Egg Substitute vs. Real Eggs - You'll notice that many of the recipes call for egg substitute rather than whole eggs. The reason I switched to it was I was also trying to watch my cholesterol, so I trade off the extra 25 mg of sodium for reduced cholesterol. If cholesterol isn't an issue for you, it cheaper and easier to just use whole eggs. I use the Safeway brand egg substitute that is similar to Egg Beaters. It is cheaper and contains a little less sodium. It's basically colored egg whites with some vitamins and minerals. You could also just use egg whites in most of the recipes, but I'm the kind of guy whose Mother did too good of a job teaching me to clean my plate and I have a tough time just throwing the yolks away. The "real" whites have more sodium than the yolks too, by the way, so you don't save much by doing that. You can also buy refrigerated whites without the added chemicals.
Non-dairy Creamer vs. Milk - This is another item like the butter/margarine discussion where I've gone back and forth. Most of the recipes call for skim milk, but some call for non-diary creamer instead. I don't like skim milk, and the 2% that I can stand the taste of has more fat and cholesterol. I haven't found any recipe where creamer is a problem, although it is a bit sweeter. One of the things I've found is that there is often a tradeoff between sodium and fat and cholesterol, particularly in dairy foods. The creamer I had been using is a Safeway house brand, non-fat, non- dairy creamer. It contained no fat or cholesterol and 5 mg of sodium per tablespoon. This put it at about 2/3 the amount of sodium in milk, but much richer flavor than skim milk, which would rate the same in fat and cholesterol.

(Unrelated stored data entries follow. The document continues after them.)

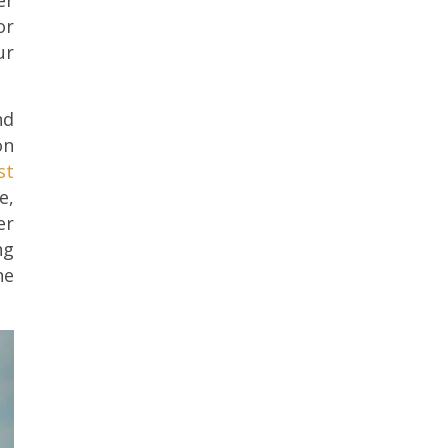
or
ur
nd
on
st
e,
er
ng
ne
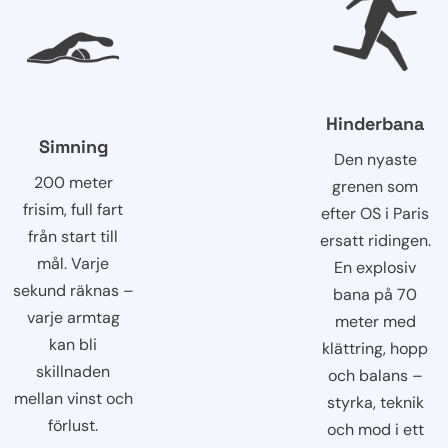
Hinderbana
Simning
Den nyaste
200 meter
grenen som
frisim, full fart
efter OS i Paris
från start till
ersatt ridingen.
mål. Varje
En explosiv
sekund räknas –
bana på 70
varje armtag
meter med
kan bli
klättring, hopp
skillnaden
och balans –
mellan vinst och
styrka, teknik
förlust.
och mod i ett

Unfortunately, they no longer carry the no fat version and I have gone back to 2% milk most of the time. The regular version of their creamer lists 0 sodium, although the difference from the non-fat version may not be as great as it appears, since sodium contents less than 5 mgs per serving may be reported as zero. The drawback of course is that you get none of the nutritional benefits of milk ... it is primarily corn syrup and water with some chemicals added. Milk would obviously provide protein and a wide array of vitamins and minerals that the creamer does not. This is not a major concern to me personally because I am careful about getting these nutrients elsewhere, but it is something you should be aware of in making a personal decision to use either the creamer or real milk.